Figure 2.

MREs‐regulated and adenovirus‐mediated TRAIL expression exhibited uveal melanoma specificity. (A) 2 copies of miR‐34a, miR‐137 and miR‐182 MREs were inserted immediately after the stop codon of a TRAIL‐coding open reading frame on a replication‐defect adenoviral vector Ad‐TRAIL to generate Ad‐TRAIL‐3MREs. Ad‐EGFP was used as a control. (B) Normal cells (ARPE‐19 and L‐02) and uveal melanoma cells (SP6.5 and OM431) were treated with Ad‐EGFP, Ad‐TRAIL and Ad‐TRAIL‐3MREs of 10 MOI. Proteins were extracted 48 h after adenovirus infection and detected for TRAIL expression with GAPDH as loading control. (C) Total RNA was also extracted from the same cells.
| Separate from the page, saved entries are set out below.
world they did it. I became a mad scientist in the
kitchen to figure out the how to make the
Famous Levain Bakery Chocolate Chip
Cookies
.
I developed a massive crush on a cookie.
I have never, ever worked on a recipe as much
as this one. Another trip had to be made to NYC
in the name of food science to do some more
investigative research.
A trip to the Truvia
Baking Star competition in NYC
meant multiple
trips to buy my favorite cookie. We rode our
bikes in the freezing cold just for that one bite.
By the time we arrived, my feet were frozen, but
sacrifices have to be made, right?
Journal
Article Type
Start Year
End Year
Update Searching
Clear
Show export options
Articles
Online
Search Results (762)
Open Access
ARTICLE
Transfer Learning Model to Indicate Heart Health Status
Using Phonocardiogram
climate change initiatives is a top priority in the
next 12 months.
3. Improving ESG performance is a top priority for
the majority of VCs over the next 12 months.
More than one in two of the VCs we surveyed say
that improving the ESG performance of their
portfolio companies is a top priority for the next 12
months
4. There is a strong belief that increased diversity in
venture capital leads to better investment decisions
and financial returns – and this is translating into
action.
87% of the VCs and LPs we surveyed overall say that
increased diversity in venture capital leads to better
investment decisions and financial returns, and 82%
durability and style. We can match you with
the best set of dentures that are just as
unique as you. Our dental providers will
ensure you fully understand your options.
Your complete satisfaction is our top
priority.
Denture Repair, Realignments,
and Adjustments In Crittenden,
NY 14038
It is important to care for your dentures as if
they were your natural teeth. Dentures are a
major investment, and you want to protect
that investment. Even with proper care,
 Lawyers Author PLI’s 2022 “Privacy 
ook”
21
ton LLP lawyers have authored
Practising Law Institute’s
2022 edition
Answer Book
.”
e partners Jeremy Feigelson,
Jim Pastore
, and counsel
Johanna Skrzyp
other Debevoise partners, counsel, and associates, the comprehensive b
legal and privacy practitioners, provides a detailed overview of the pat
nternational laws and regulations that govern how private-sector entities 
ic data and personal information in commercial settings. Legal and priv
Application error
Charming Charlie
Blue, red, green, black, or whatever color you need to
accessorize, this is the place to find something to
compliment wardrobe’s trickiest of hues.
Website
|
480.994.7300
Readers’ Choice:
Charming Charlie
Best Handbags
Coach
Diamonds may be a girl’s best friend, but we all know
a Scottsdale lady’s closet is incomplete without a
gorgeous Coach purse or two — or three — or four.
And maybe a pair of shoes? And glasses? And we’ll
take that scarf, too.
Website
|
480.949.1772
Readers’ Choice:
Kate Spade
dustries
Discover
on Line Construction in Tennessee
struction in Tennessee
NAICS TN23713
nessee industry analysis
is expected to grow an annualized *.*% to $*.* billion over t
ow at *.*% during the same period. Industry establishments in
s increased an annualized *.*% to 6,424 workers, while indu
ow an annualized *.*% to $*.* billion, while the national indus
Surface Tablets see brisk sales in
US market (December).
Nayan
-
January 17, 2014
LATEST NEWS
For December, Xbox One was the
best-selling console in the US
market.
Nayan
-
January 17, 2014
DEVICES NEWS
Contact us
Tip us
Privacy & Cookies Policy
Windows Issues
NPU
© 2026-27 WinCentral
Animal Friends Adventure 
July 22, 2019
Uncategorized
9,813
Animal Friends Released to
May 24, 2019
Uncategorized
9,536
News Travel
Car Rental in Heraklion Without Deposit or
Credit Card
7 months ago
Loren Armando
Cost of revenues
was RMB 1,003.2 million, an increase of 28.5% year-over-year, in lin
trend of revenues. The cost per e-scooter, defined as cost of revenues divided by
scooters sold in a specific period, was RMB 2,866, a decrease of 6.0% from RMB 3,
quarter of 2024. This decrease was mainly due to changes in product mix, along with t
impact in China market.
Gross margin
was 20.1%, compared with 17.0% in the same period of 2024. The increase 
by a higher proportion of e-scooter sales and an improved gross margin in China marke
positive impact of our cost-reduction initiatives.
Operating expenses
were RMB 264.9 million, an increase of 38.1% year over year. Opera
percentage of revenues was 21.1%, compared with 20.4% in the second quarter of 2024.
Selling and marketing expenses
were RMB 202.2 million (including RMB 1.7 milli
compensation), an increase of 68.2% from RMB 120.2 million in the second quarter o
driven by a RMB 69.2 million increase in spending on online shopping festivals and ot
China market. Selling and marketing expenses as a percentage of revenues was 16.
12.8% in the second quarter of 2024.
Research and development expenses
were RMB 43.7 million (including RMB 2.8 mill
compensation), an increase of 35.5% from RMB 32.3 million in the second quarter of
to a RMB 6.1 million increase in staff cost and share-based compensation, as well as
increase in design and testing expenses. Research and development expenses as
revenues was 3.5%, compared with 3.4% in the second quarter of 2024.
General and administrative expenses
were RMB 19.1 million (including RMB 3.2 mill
TRAIL mRNA was subsequently quantified by qPCR with GAPDH as endogenous reference. (D) The production of excreted TRAIL protein was also evaluated in the same cells by ELISA assay. qPCR and ELISA assays were both repeated in triplicate and means ± SD were shown. (E) L‐02 and SP6.5 cells were transfected with mixed miRNA mimics or control (30 nM), followed by indicated adenovirus infection (10 MOI). 48 h later, TRAIL expression was determined with GAPDH as endogenous reference by immunoblotting.